* [What this task involves]: Ignoring the pictures, repeat every entry below exactly as it appears.

* [Document layout detection data]:
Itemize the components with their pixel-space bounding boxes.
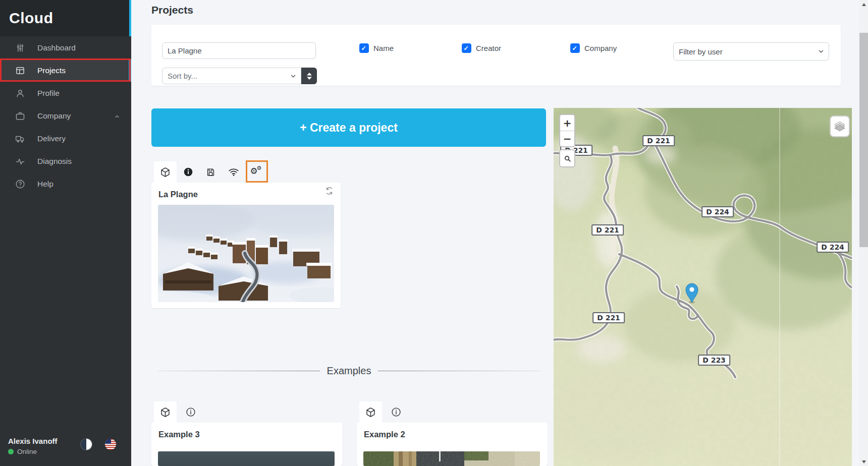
example2-photo[interactable] bbox=[363, 451, 540, 466]
example3-tabs bbox=[154, 401, 202, 423]
examples-label: Examples bbox=[320, 365, 378, 377]
sidebar-item-help[interactable]: Help bbox=[0, 172, 131, 195]
sort-select-wrap: Sort by... bbox=[162, 68, 301, 84]
sync-icon[interactable] bbox=[325, 187, 334, 197]
scrollbar-up-button[interactable] bbox=[859, 0, 868, 9]
tab-save[interactable] bbox=[199, 161, 222, 183]
person-icon bbox=[15, 88, 25, 98]
theme-toggle[interactable] bbox=[81, 439, 92, 450]
checkbox-label: Company bbox=[584, 44, 617, 52]
zoom-out-button[interactable]: − bbox=[560, 131, 574, 146]
filter-checkbox-company: Company bbox=[570, 43, 617, 53]
info-outline-icon bbox=[186, 407, 196, 417]
info-outline-icon bbox=[391, 407, 401, 417]
project-photo[interactable] bbox=[158, 205, 334, 302]
example2-card[interactable]: Example 2 bbox=[357, 423, 548, 466]
tab-3d-model[interactable] bbox=[359, 401, 382, 423]
filter-card: Sort by... Name Creator Company Filter b… bbox=[151, 25, 841, 86]
floppy-icon bbox=[206, 167, 215, 177]
tab-settings[interactable]: ⚙⚙ bbox=[245, 161, 267, 183]
sidebar-nav: Dashboard Projects Profile Company Deliv… bbox=[0, 36, 131, 195]
tab-3d-model[interactable] bbox=[154, 401, 177, 423]
zoom-control: + − bbox=[559, 114, 575, 147]
cube-icon bbox=[160, 407, 171, 418]
sidebar-item-label: Company bbox=[37, 111, 71, 121]
road-label: D 224 bbox=[817, 242, 849, 253]
tab-3d-model[interactable] bbox=[154, 161, 177, 183]
sidebar-item-label: Projects bbox=[37, 66, 66, 75]
sort-arrows-icon bbox=[306, 72, 312, 80]
example2-title: Example 2 bbox=[364, 430, 405, 439]
language-flag-us[interactable] bbox=[105, 439, 116, 450]
map-search-button[interactable] bbox=[560, 150, 574, 166]
filter-checkbox-creator: Creator bbox=[462, 43, 501, 53]
examples-divider: Examples bbox=[158, 363, 540, 378]
sort-select[interactable]: Sort by... bbox=[162, 68, 301, 84]
tab-info[interactable] bbox=[179, 401, 202, 423]
wifi-icon bbox=[228, 166, 239, 178]
briefcase-icon bbox=[15, 111, 25, 121]
road-label: D 221 bbox=[591, 224, 624, 236]
map[interactable]: D 221D 221D 224D 221D 224D 221D 223 + − bbox=[554, 108, 852, 466]
layout-icon bbox=[15, 66, 25, 76]
sidebar-item-diagnosis[interactable]: Diagnosis bbox=[0, 150, 131, 172]
project-card-tabs: ⚙⚙ bbox=[154, 161, 267, 183]
layers-button[interactable] bbox=[830, 115, 850, 137]
create-project-label: + Create a project bbox=[300, 121, 398, 135]
filter-checkbox-name: Name bbox=[359, 43, 394, 53]
user-block: Alexis Ivanoff Online bbox=[0, 433, 131, 466]
tab-wifi[interactable] bbox=[222, 161, 245, 183]
cube-icon bbox=[160, 167, 171, 178]
example3-card[interactable]: Example 3 bbox=[151, 423, 342, 466]
page-title: Projects bbox=[151, 4, 193, 16]
user-name: Alexis Ivanoff bbox=[8, 437, 58, 445]
checkbox-label: Name bbox=[373, 44, 394, 52]
search-input[interactable] bbox=[162, 42, 316, 59]
sidebar-item-label: Profile bbox=[37, 89, 60, 98]
checkbox-name[interactable] bbox=[359, 43, 369, 53]
sidebar-item-profile[interactable]: Profile bbox=[0, 82, 131, 104]
sidebar-item-projects[interactable]: Projects bbox=[0, 59, 131, 82]
sidebar-item-delivery[interactable]: Delivery bbox=[0, 127, 131, 150]
map-terrain bbox=[554, 108, 852, 466]
checkbox-creator[interactable] bbox=[462, 43, 471, 53]
app-logo: Cloud bbox=[9, 10, 53, 27]
user-filter-wrap: Filter by user bbox=[673, 42, 829, 61]
sliders-icon bbox=[15, 43, 25, 53]
truck-icon bbox=[15, 134, 25, 144]
user-filter-select[interactable]: Filter by user bbox=[673, 42, 829, 61]
example3-photo[interactable] bbox=[158, 451, 335, 466]
road-label: D 224 bbox=[701, 206, 734, 217]
sidebar: Cloud Dashboard Projects Profile Company… bbox=[0, 0, 131, 466]
scrollbar-thumb[interactable] bbox=[859, 33, 868, 247]
sidebar-item-dashboard[interactable]: Dashboard bbox=[0, 36, 131, 59]
gears-icon: ⚙⚙ bbox=[250, 166, 262, 178]
example3-title: Example 3 bbox=[158, 430, 200, 439]
cube-icon bbox=[365, 407, 376, 418]
scrollbar-down-button[interactable] bbox=[859, 457, 868, 466]
tab-info[interactable] bbox=[177, 161, 199, 183]
checkbox-label: Creator bbox=[476, 44, 501, 52]
project-card[interactable]: La Plagne bbox=[151, 183, 341, 308]
create-project-button[interactable]: + Create a project bbox=[151, 108, 546, 147]
zoom-in-button[interactable]: + bbox=[560, 115, 574, 131]
activity-icon bbox=[15, 156, 25, 166]
sidebar-header: Cloud bbox=[0, 0, 131, 36]
tab-info[interactable] bbox=[385, 401, 407, 423]
scrollbar[interactable] bbox=[859, 0, 868, 466]
sort-direction-button[interactable] bbox=[301, 68, 317, 84]
divider-line bbox=[378, 371, 540, 371]
sidebar-item-label: Diagnosis bbox=[37, 157, 72, 166]
sidebar-item-label: Delivery bbox=[37, 134, 66, 143]
divider-line bbox=[158, 371, 320, 371]
status-text: Online bbox=[17, 448, 37, 455]
sidebar-item-company[interactable]: Company bbox=[0, 104, 131, 127]
example2-tabs bbox=[359, 401, 407, 423]
sidebar-item-label: Help bbox=[37, 180, 53, 189]
sidebar-item-label: Dashboard bbox=[37, 43, 76, 52]
map-marker[interactable] bbox=[685, 282, 698, 304]
road-label: D 223 bbox=[698, 355, 730, 366]
header-accent-bar bbox=[129, 0, 131, 36]
checkbox-company[interactable] bbox=[570, 43, 580, 53]
road-label: D 221 bbox=[592, 312, 625, 323]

* [Reply]:
Itemize the components with their pixel-space bounding boxes.
example2-photo[interactable] bbox=[363, 451, 540, 466]
example3-tabs bbox=[154, 401, 202, 423]
examples-label: Examples bbox=[320, 365, 378, 377]
sidebar-item-help[interactable]: Help bbox=[0, 172, 131, 195]
sort-select-wrap: Sort by... bbox=[162, 68, 301, 84]
sync-icon[interactable] bbox=[325, 187, 334, 197]
scrollbar-up-button[interactable] bbox=[859, 0, 868, 9]
tab-save[interactable] bbox=[199, 161, 222, 183]
person-icon bbox=[15, 88, 25, 98]
theme-toggle[interactable] bbox=[81, 439, 92, 450]
checkbox-label: Company bbox=[584, 44, 617, 52]
zoom-out-button[interactable]: − bbox=[560, 131, 574, 146]
filter-checkbox-company: Company bbox=[570, 43, 617, 53]
info-outline-icon bbox=[186, 407, 196, 417]
info-outline-icon bbox=[391, 407, 401, 417]
project-photo[interactable] bbox=[158, 205, 334, 302]
example2-card[interactable]: Example 2 bbox=[357, 423, 548, 466]
tab-3d-model[interactable] bbox=[359, 401, 382, 423]
filter-card: Sort by... Name Creator Company Filter b… bbox=[151, 25, 841, 86]
floppy-icon bbox=[206, 167, 215, 177]
tab-settings[interactable]: ⚙⚙ bbox=[245, 161, 267, 183]
sidebar-nav: Dashboard Projects Profile Company Deliv… bbox=[0, 36, 131, 195]
tab-3d-model[interactable] bbox=[154, 401, 177, 423]
zoom-control: + − bbox=[559, 114, 575, 147]
cube-icon bbox=[160, 407, 171, 418]
sidebar-item-label: Company bbox=[37, 111, 71, 121]
road-label: D 224 bbox=[817, 242, 849, 253]
tab-3d-model[interactable] bbox=[154, 161, 177, 183]
sidebar-item-label: Projects bbox=[37, 66, 66, 75]
sort-arrows-icon bbox=[306, 72, 312, 80]
example2-title: Example 2 bbox=[364, 430, 405, 439]
language-flag-us[interactable] bbox=[105, 439, 116, 450]
map-search-button[interactable] bbox=[560, 150, 574, 166]
filter-checkbox-creator: Creator bbox=[462, 43, 501, 53]
examples-divider: Examples bbox=[158, 363, 540, 378]
sort-select[interactable]: Sort by... bbox=[162, 68, 301, 84]
tab-info[interactable] bbox=[179, 401, 202, 423]
wifi-icon bbox=[228, 166, 239, 178]
briefcase-icon bbox=[15, 111, 25, 121]
road-label: D 221 bbox=[591, 224, 624, 236]
map[interactable]: D 221D 221D 224D 221D 224D 221D 223 + − bbox=[554, 108, 852, 466]
layout-icon bbox=[15, 66, 25, 76]
sidebar-item-diagnosis[interactable]: Diagnosis bbox=[0, 150, 131, 172]
project-card-tabs: ⚙⚙ bbox=[154, 161, 267, 183]
layers-button[interactable] bbox=[830, 115, 850, 137]
create-project-label: + Create a project bbox=[300, 121, 398, 135]
filter-checkbox-name: Name bbox=[359, 43, 394, 53]
user-block: Alexis Ivanoff Online bbox=[0, 433, 131, 466]
tab-wifi[interactable] bbox=[222, 161, 245, 183]
cube-icon bbox=[160, 167, 171, 178]
example3-card[interactable]: Example 3 bbox=[151, 423, 342, 466]
page-title: Projects bbox=[151, 4, 193, 16]
user-name: Alexis Ivanoff bbox=[8, 437, 58, 445]
checkbox-label: Name bbox=[373, 44, 394, 52]
search-input[interactable] bbox=[162, 42, 316, 59]
sidebar-item-label: Profile bbox=[37, 89, 60, 98]
checkbox-name[interactable] bbox=[359, 43, 369, 53]
sidebar-item-profile[interactable]: Profile bbox=[0, 82, 131, 104]
sidebar-item-projects[interactable]: Projects bbox=[0, 59, 131, 82]
sidebar-item-delivery[interactable]: Delivery bbox=[0, 127, 131, 150]
map-terrain bbox=[554, 108, 852, 466]
checkbox-creator[interactable] bbox=[462, 43, 471, 53]
app-logo: Cloud bbox=[9, 10, 53, 27]
user-filter-wrap: Filter by user bbox=[673, 42, 829, 61]
sliders-icon bbox=[15, 43, 25, 53]
truck-icon bbox=[15, 134, 25, 144]
user-filter-select[interactable]: Filter by user bbox=[673, 42, 829, 61]
example3-photo[interactable] bbox=[158, 451, 335, 466]
road-label: D 224 bbox=[701, 206, 734, 217]
sidebar: Cloud Dashboard Projects Profile Company… bbox=[0, 0, 131, 466]
scrollbar-thumb[interactable] bbox=[859, 33, 868, 247]
sidebar-item-dashboard[interactable]: Dashboard bbox=[0, 36, 131, 59]
gears-icon: ⚙⚙ bbox=[250, 166, 262, 178]
example3-title: Example 3 bbox=[158, 430, 200, 439]
cube-icon bbox=[365, 407, 376, 418]
scrollbar-down-button[interactable] bbox=[859, 457, 868, 466]
tab-info[interactable] bbox=[177, 161, 199, 183]
checkbox-label: Creator bbox=[476, 44, 501, 52]
project-card[interactable]: La Plagne bbox=[151, 183, 341, 308]
create-project-button[interactable]: + Create a project bbox=[151, 108, 546, 147]
zoom-in-button[interactable]: + bbox=[560, 115, 574, 131]
activity-icon bbox=[15, 156, 25, 166]
sidebar-header: Cloud bbox=[0, 0, 131, 36]
tab-info[interactable] bbox=[385, 401, 407, 423]
scrollbar[interactable] bbox=[859, 0, 868, 466]
sort-direction-button[interactable] bbox=[301, 68, 317, 84]
divider-line bbox=[378, 371, 540, 371]
sidebar-item-label: Diagnosis bbox=[37, 157, 72, 166]
sidebar-item-label: Delivery bbox=[37, 134, 66, 143]
divider-line bbox=[158, 371, 320, 371]
status-text: Online bbox=[17, 448, 37, 455]
sidebar-item-company[interactable]: Company bbox=[0, 104, 131, 127]
example2-tabs bbox=[359, 401, 407, 423]
sidebar-item-label: Help bbox=[37, 180, 53, 189]
sidebar-item-label: Dashboard bbox=[37, 43, 76, 52]
map-marker[interactable] bbox=[685, 282, 698, 304]
road-label: D 223 bbox=[698, 355, 730, 366]
header-accent-bar bbox=[129, 0, 131, 36]
checkbox-company[interactable] bbox=[570, 43, 580, 53]
road-label: D 221 bbox=[592, 312, 625, 323]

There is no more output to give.